その不透明さは原油価格にも跳ね返り、ここにきてさらに急騰しています。
■ホルムズ海峡“通過”の国も…
ただ、独自の交渉でホルムズ海峡の通過に成功している国もあります。その一つが、タイ。先月には貨物船が攻撃される被害を受けましたが…。
タイ シーハサック外相 「それを機にイラン外相に電話をした。『船は攻撃されるべきではなかった』と伝えた。すると、イランの外相は『通過させたい船のリストを送ってくれ』と言った。個別に保証や承認を出すということだった」
その結果、1隻については通過の許可が出て、金銭的な要求や条件もなかったということです。
タイ シーハサック外相 「ただ、まだ通過を待っているタイの船は残っている」
一方、アメリカのブルームバーグ通信は、イランが友好国に対しては通航料を支払うことでホルムズ海峡の通過を認めていると報じました。

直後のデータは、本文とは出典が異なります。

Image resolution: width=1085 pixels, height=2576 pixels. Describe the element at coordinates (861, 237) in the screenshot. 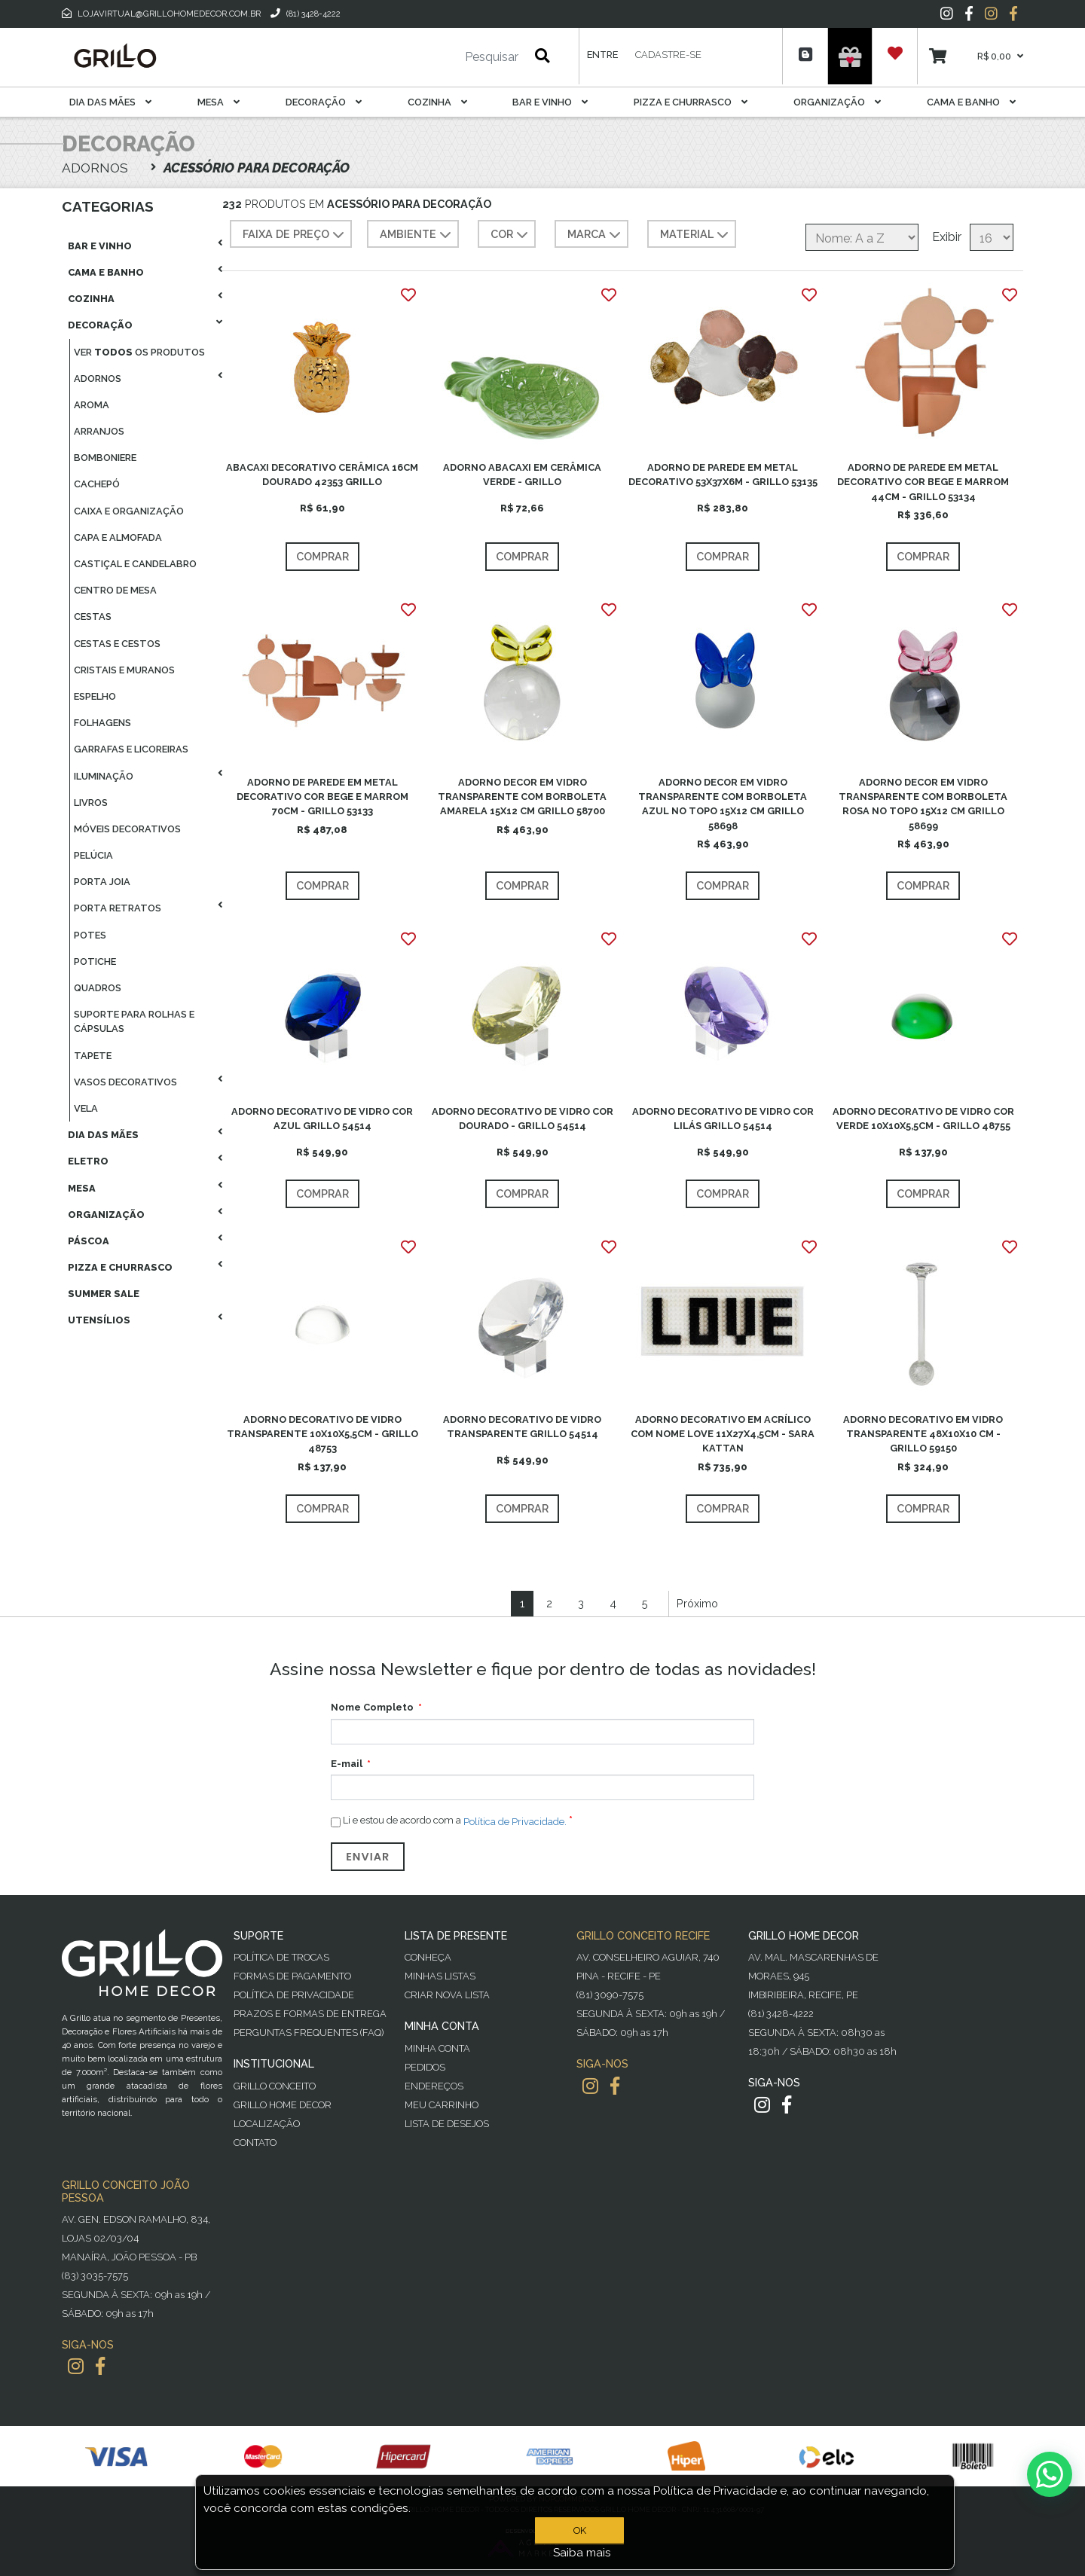

I see `[Selecione a ordem de classificação do produto]` at that location.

原油1バレルあたり1ドル程度、およそ160円の通航料を徴収しているといいます。
イギリス クーパー外相 「私たちはイランが国際航路を乗っ取り、世界経済を人質に取っているのを目の当たりにしている」
日本時間の2日夜には、40カ国以上の外相がオンライン会議に臨みました。ロイター通信によると、具体的な合意はできなかったものの、“通航料を課すべきではない”という点では合意したといいます。
アメリカはこの会合には参加していません。